MINNEAPOLIS - A new study suggests that errors on memory and thinking tests may signal Alzheimer's up to 18 years before the disease can be diagnosed. The research is published in the June 24, 2015, online issue of Neurology®, the medical journal of the American Academy of Neurology.
"The changes in thinking and memory that precede obvious symptoms of Alzheimer's disease begin decades before," said study author Kumar B. Rajan, PhD, with Rush University Medical Center in Chicago. "While we cannot currently detect such changes in individuals at risk, we were able to observe them among a group of individuals who eventually developed dementia due to Alzheimer's."
For the study, 2,125 European-American and African-American people from Chicago with an average age of 73 without Alzheimer's disease were given tests of memory and thinking skills every three years for 18 years.
Twenty-three percent of African-Americans and 17 percent of European-Americans developed Alzheimer's disease during the study. Those who scored lower overall on the memory and thinking tests had an increased risk of developing the disease. During the first year of the study, people with lower test scores were about 10 times more likely to be diagnosed with Alzheimer's disease than people with higher scores, with the odds increasing by 10 for every standard deviation that the score was lower than the average.

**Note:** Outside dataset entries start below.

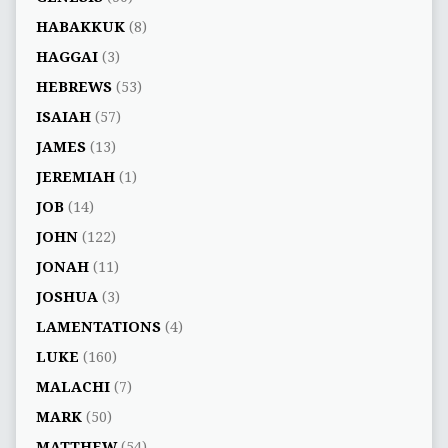
HABAKKUK
(8)
HAGGAI
(3)
HEBREWS
(53)
ISAIAH
(57)
JAMES
(13)
JEREMIAH
(1)
JOB
(14)
JOHN
(122)
JONAH
(11)
JOSHUA
(3)
LAMENTATIONS
(4)
LUKE
(160)
MALACHI
(7)
MARK
(50)
MATTHEW
(54)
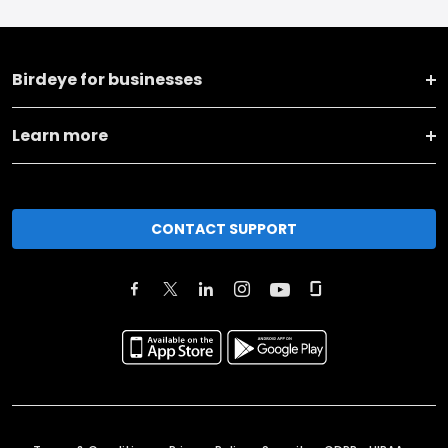
Birdeye for businesses
Learn more
CONTACT SUPPORT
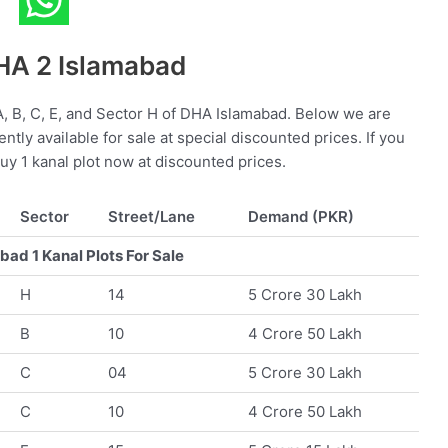
DHA 2 Islamabad
 A, B, C, E, and Sector H of DHA Islamabad. Below we are
rently available for sale at special discounted prices. If you
buy 1 kanal plot now at discounted prices.
Sector
Street/Lane
Demand (PKR)
ad 1 Kanal Plots For Sale
H
14
5 Crore 30 Lakh
B
10
4 Crore 50 Lakh
C
04
5 Crore 30 Lakh
C
10
4 Crore 50 Lakh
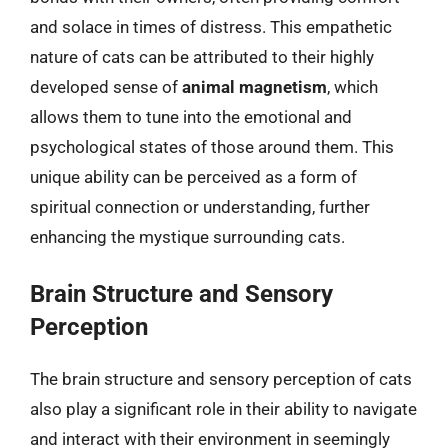
and solace in times of distress. This empathetic
nature of cats can be attributed to their highly
developed sense of
animal magnetism
, which
allows them to tune into the emotional and
psychological states of those around them. This
unique ability can be perceived as a form of
spiritual connection or understanding, further
enhancing the mystique surrounding cats.
Brain Structure and Sensory
Perception
The brain structure and sensory perception of cats
also play a significant role in their ability to navigate
and interact with their environment in seemingly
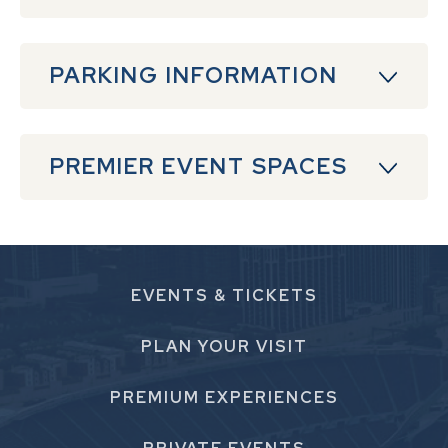
PARKING INFORMATION
PREMIER EVENT SPACES
EVENTS
& TICKETS
PLAN
YOUR VISIT
PREMIUM
EXPERIENCES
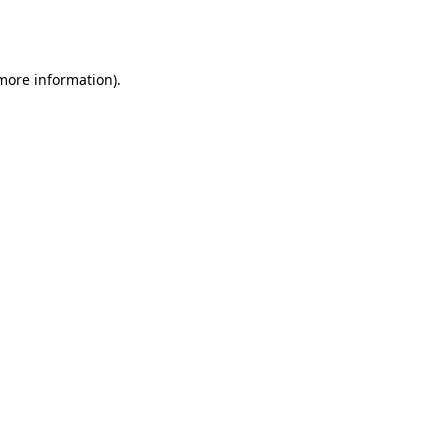
 more information).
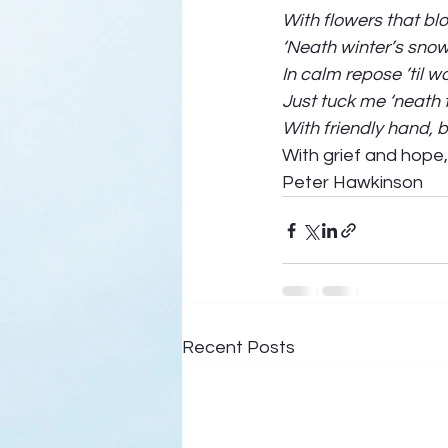
With flowers that b
‘Neath winter’s snow
In calm repose ’til w
Just tuck me ‘neath 
With friendly hand, 
With grief and hope,
Peter Hawkinson
Recent Posts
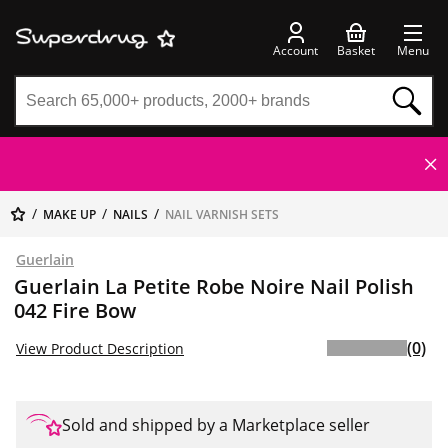
Account
Basket
Menu
MAKE UP
NAILS
NAIL VARNISH SETS
Guerlain
Guerlain La Petite Robe Noire Nail Polish
042 Fire Bow
(0)
View Product Description
Sold and shipped by a Marketplace seller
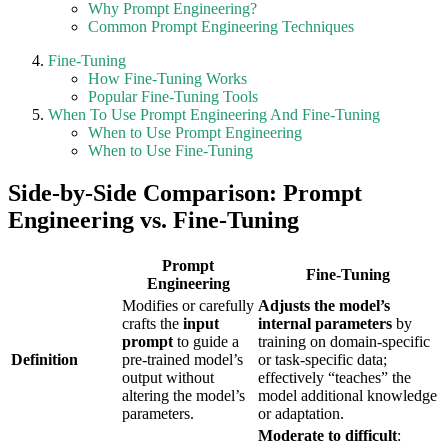
Why Prompt Engineering?
Common Prompt Engineering Techniques
Fine-Tuning
How Fine-Tuning Works
Popular Fine-Tuning Tools
When To Use Prompt Engineering And Fine-Tuning
When to Use Prompt Engineering
When to Use Fine-Tuning
Side-by-Side Comparison: Prompt
Engineering vs. Fine-Tuning
Prompt
Fine-Tuning
Engineering
Modifies or carefully
Adjusts the model’s
crafts the
input
internal parameters
by
prompt
to guide a
training on domain-specific
Definition
pre-trained model’s
or task-specific data;
output without
effectively “teaches” the
altering the model’s
model additional knowledge
parameters.
or adaptation.
Moderate to difficult
:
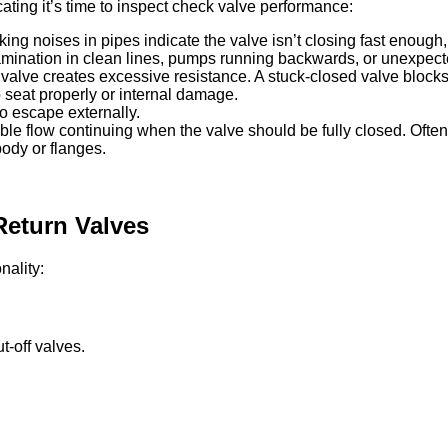
icating it’s time to inspect check valve performance:
g noises in pipes indicate the valve isn’t closing fast enough
ntamination in clean lines, pumps running backwards, or unexp
valve creates excessive resistance. A stuck-closed valve blocks 
to seat properly or internal damage.
o escape externally.
le flow continuing when the valve should be fully closed. Often 
ody or flanges.
Return Valves
nality:
-off valves.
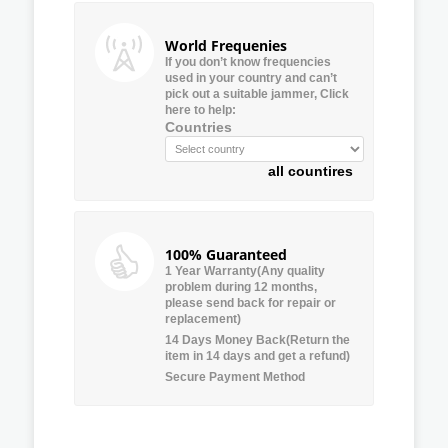
World Frequenies
If you don’t know frequencies
used in your country and can’t
pick out a suitable jammer, Click
here to help:
Countries
all countires
100% Guaranteed
1 Year Warranty(Any quality
problem during 12 months,
please send back for repair or
replacement)
14 Days Money Back(Return the
item in 14 days and get a refund)
Secure Payment Method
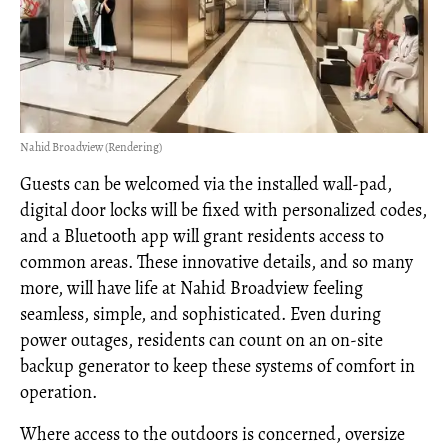
Nahid Broadview (Rendering)
Guests can be welcomed via the installed wall-pad,
digital door locks will be fixed with personalized codes,
and a Bluetooth app will grant residents access to
common areas. These innovative details, and so many
more, will have life at Nahid Broadview feeling
seamless, simple, and sophisticated. Even during
power outages, residents can count on an on-site
backup generator to keep these systems of comfort in
operation.
Where access to the outdoors is concerned, oversize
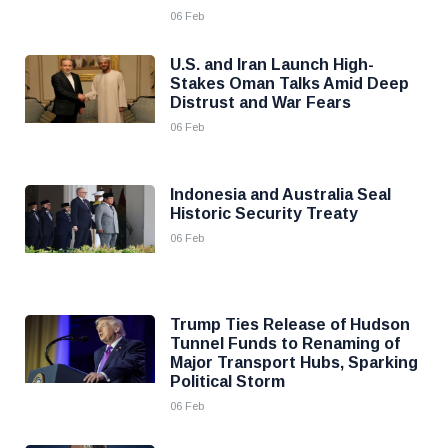
06 Feb
U.S. and Iran Launch High-
Stakes Oman Talks Amid Deep
Distrust and War Fears
06 Feb
Indonesia and Australia Seal
Historic Security Treaty
06 Feb
Trump Ties Release of Hudson
Tunnel Funds to Renaming of
Major Transport Hubs, Sparking
Political Storm
06 Feb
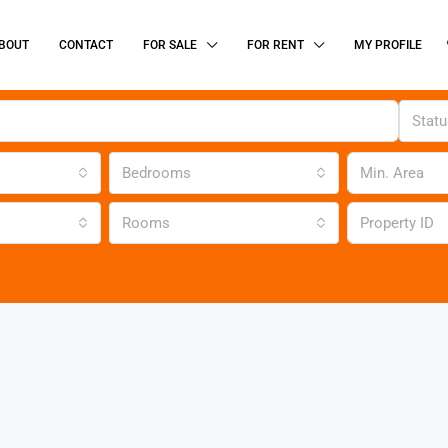
BOUT
CONTACT
FOR SALE
FOR RENT
MY PROFILE
Stat
Bedrooms
Rooms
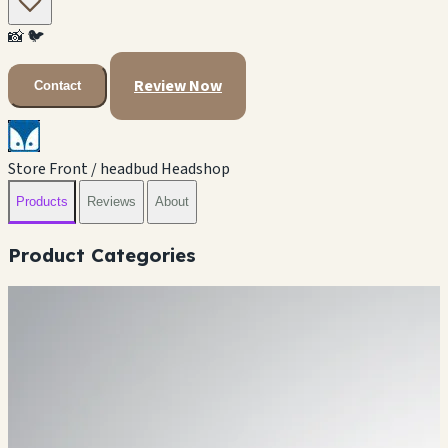
📸
🐦
Review Now
Contact
Store Front / headbud Headshop
Products
Reviews
About
Product Categories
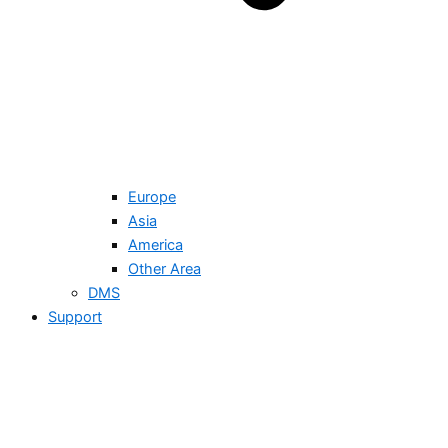
Europe
Asia
America
Other Area
DMS
Support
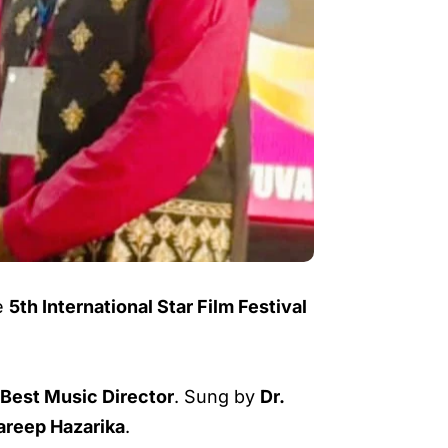
e
5th International Star Film Festival
 Best Music Director
. Sung by
Dr.
areep Hazarika
.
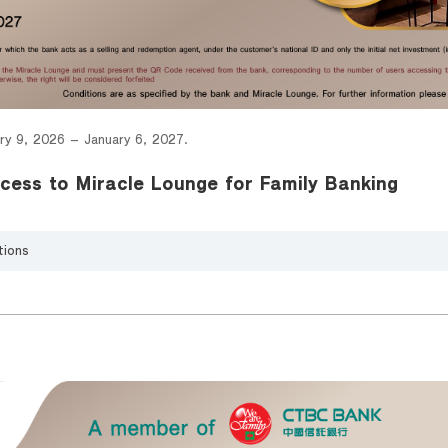
ry 9, 2026 – January 6, 2027.
cess to Miracle Lounge for Family Banking
tions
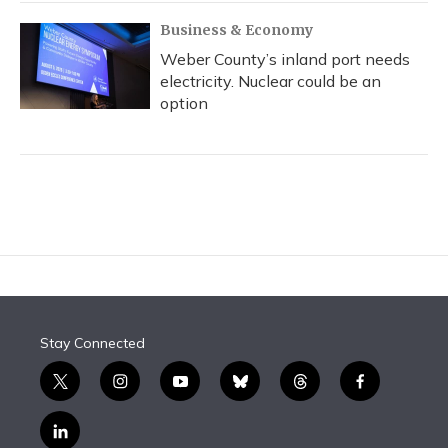
Business & Economy
Weber County’s inland port needs
electricity. Nuclear could be an
option
Stay Connected
t
i
y
b
t
f
w
n
o
l
h
a
i
s
u
u
r
c
l
t
t
t
e
e
e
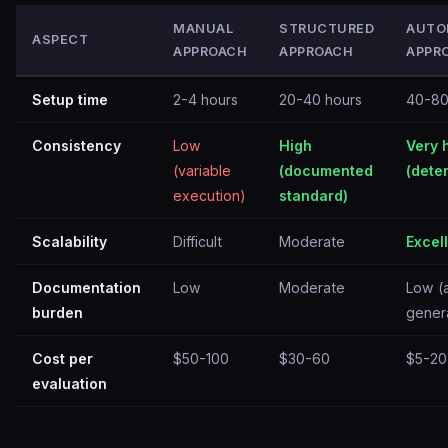
MANUAL
STRUCTURED
AUTO
ASPECT
APPROACH
APPROACH
APPR
Setup time
2-4 hours
20-40 hours
40-80
Consistency
Low
High
Very 
(variable
(documented
(deter
execution)
standard)
Scalability
Difficult
Moderate
Excel
Documentation
Low
Moderate
Low (
burden
gener
Cost per
$50-100
$30-60
$5-20
evaluation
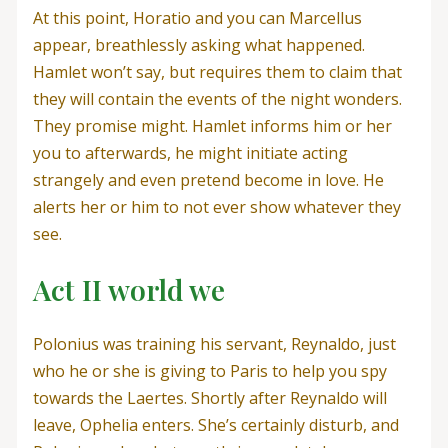
At this point, Horatio and you can Marcellus
appear, breathlessly asking what happened.
Hamlet won’t say, but requires them to claim that
they will contain the events of the night wonders.
They promise might. Hamlet informs him or her
you to afterwards, he might initiate acting
strangely and even pretend become in love. He
alerts her or him to not ever show whatever they
see.
Act II world we
Polonius was training his servant, Reynaldo, just
who he or she is giving to Paris to help you spy
towards the Laertes. Shortly after Reynaldo will
leave, Ophelia enters. She’s certainly disturb, and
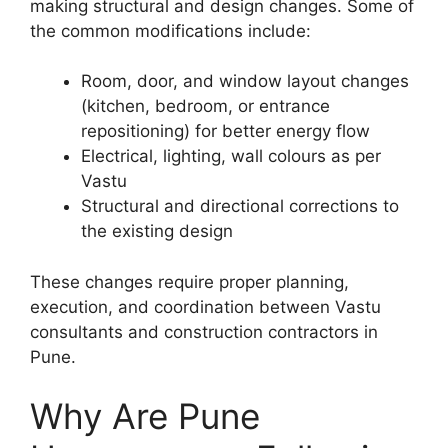
making structural and design changes. Some of
the common modifications include:
Room, door, and window layout changes
(kitchen, bedroom, or entrance
repositioning) for better energy flow
Electrical, lighting, wall colours as per
Vastu
Structural and directional corrections to
the existing design
These changes require proper planning,
execution, and coordination between Vastu
consultants and construction contractors in
Pune.
Why Are Pune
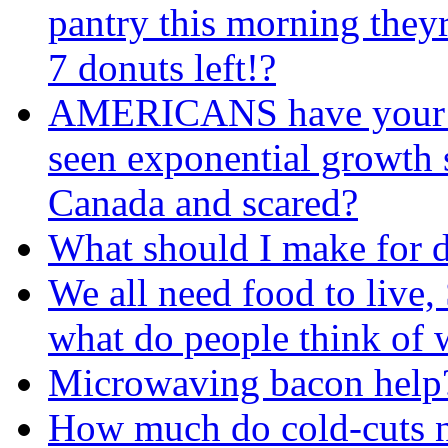
pantry this morning they
7 donuts left!?
AMERICANS have your f
seen exponential growth s
Canada and scared?
What should I make for 
We all need food to live, 
what do people think of 
Microwaving bacon help
How much do cold-cuts n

Based on tests completed 13 to 18 years before the final assessments took place, one unit lower in performance of the standardized cognitive test score was associated with an 85 percent greater risk (relative risk of 1.85) of future dementia. "While that risk is lower than the same one unit lower performance when measured in the year before dementia assessment, the observation that lower test scores 13 to 18 years later indicates how subtle declines in cognitive function affect future risk," said Rajan.
"A general current concept is that in development of Alzheimer's disease, certain physical and biologic changes precede memory and thinking impairment. If this is so, then these underlying processes may have a very long duration. Efforts to successfully prevent the disease may well require a better understanding of these processes near middle age," Rajan said.
The study was supported by the National Institute on Aging and the Alzheimer's Association.